RD: This is quite pithy.

EM: Jedrzejczyk is a nice, normal Polish surname, but she's probably a little annoyed at how many times she's had to correct Americans who butcher it. (And you just know the Starbucks barista is screwing up her first name when Joanna goes for a salted caramel mocha or whatever.)

But Jedrzejczyk knows she's going to be big in UFC, and she knows people are going to be talking about her. So, giving us the soundbite "Joanna Champion" is a nice way to circumvent the impending mispronunciations and spellcheck errors. It's catchy, it's the right kind of arrogant confidence, and it's prophetic. Besides, there's no familial shame in giving yourself a stage sobriquet—ask Robert Allen Zimmerman or Michael Hickenbottom.

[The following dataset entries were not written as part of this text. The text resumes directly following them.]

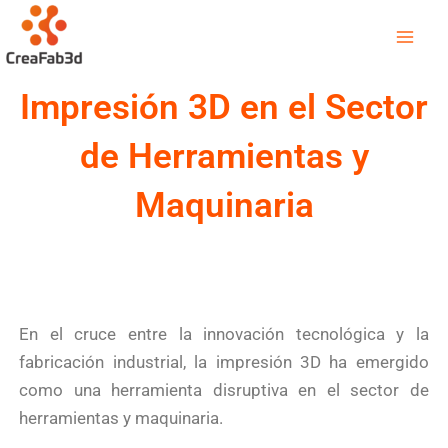
Ir
Mai
al
Men
contenido
Impresión 3D en el Sector
de Herramientas y
Maquinaria
En el cruce entre la innovación tecnológica y la
fabricación industrial, la impresión 3D ha emergido
como una herramienta disruptiva en el sector de
herramientas y maquinaria.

Also, I get that MMA takes itself very seriously and is supposed to be a 'pure' sport not wrapped up in crass marketing like, say, pro wrestling, but "Joanna Champion" is such great thing it should be on a million T-shirts. It'd be easier to mass-market than Jedrzejczyk 3:16, in any case.

2. March 2015

At the weigh-ins for UFC 185, Jedrzejczyk gave Carla "The Cookie Monster" Esparza a cookie. She assured everyone that there was nothing bad in it.

Esparza later took to Facebook to reveal that the cookie was past its best before date.

Invoking the legendary (at least in MMA terms) words of Nick Diaz, Jedrzejczyk commented on the post with a "Don't be scared, homie."

RD: I really admire the creativity here. The invocation of Diaz is a great way of posturing, though I do wonder if the expired cookie is deliberate.

EM: OK, the etymological origins of "Joanna Champion" are pretty easy to parse—what's the deal with Esparza calling herself "Cookie Monster?"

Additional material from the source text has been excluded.